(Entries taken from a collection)
##########
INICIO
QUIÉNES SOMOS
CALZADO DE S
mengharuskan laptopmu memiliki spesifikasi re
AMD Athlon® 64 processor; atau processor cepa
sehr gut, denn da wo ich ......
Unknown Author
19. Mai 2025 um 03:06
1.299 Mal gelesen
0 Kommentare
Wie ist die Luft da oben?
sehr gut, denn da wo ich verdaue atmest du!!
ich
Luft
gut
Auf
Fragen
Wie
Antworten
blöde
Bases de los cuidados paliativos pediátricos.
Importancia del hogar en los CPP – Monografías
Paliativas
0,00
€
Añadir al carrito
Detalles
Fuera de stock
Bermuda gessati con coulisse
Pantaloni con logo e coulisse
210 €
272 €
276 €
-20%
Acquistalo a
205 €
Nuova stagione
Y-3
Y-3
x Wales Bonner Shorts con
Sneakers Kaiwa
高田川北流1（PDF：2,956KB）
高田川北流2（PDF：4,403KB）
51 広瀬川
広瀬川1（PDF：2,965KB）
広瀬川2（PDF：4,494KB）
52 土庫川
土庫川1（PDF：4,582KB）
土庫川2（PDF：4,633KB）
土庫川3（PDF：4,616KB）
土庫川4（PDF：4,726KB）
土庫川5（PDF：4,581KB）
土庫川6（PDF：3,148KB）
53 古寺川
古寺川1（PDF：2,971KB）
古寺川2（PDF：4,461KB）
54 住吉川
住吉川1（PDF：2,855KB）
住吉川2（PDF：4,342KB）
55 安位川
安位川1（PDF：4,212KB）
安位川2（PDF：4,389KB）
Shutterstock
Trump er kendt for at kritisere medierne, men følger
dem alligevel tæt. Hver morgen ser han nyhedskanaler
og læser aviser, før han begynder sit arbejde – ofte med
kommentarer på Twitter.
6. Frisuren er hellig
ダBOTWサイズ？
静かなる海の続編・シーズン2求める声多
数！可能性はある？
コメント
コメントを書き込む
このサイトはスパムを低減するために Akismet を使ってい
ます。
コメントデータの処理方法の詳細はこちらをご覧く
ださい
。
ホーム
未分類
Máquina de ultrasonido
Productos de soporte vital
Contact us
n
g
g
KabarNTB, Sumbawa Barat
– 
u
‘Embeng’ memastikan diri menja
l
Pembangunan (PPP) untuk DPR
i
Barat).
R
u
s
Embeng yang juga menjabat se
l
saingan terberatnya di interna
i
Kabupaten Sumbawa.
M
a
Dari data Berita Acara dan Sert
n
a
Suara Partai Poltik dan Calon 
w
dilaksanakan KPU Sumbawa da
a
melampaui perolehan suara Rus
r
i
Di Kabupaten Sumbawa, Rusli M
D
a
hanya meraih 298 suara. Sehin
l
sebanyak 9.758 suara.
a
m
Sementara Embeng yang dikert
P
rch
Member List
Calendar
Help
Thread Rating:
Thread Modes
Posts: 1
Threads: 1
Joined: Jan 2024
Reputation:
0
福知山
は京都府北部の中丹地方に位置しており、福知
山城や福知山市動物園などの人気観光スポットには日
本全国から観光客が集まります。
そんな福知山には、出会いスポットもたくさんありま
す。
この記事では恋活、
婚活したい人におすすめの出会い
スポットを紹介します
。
##########
## TASK OBJECTIVE
Return a word-for-word copy of the lines above from the one holding "sehr gut, denn da wo ich verdaue atmest du!!" through the one holding "Sneakers Kaiwa", with both of them included and nothing besides.

## WORKED SOLUTION
sehr gut, denn da wo ich verdaue atmest du!!
ich
Luft
gut
Auf
Fragen
Wie
Antworten
blöde
Bases de los cuidados paliativos pediátricos.
Importancia del hogar en los CPP – Monografías
Paliativas
0,00
€
Añadir al carrito
Detalles
Fuera de stock
Bermuda gessati con coulisse
Pantaloni con logo e coulisse
210 €
272 €
276 €
-20%
Acquistalo a
205 €
Nuova stagione
Y-3
Y-3
x Wales Bonner Shorts con
Sneakers Kaiwa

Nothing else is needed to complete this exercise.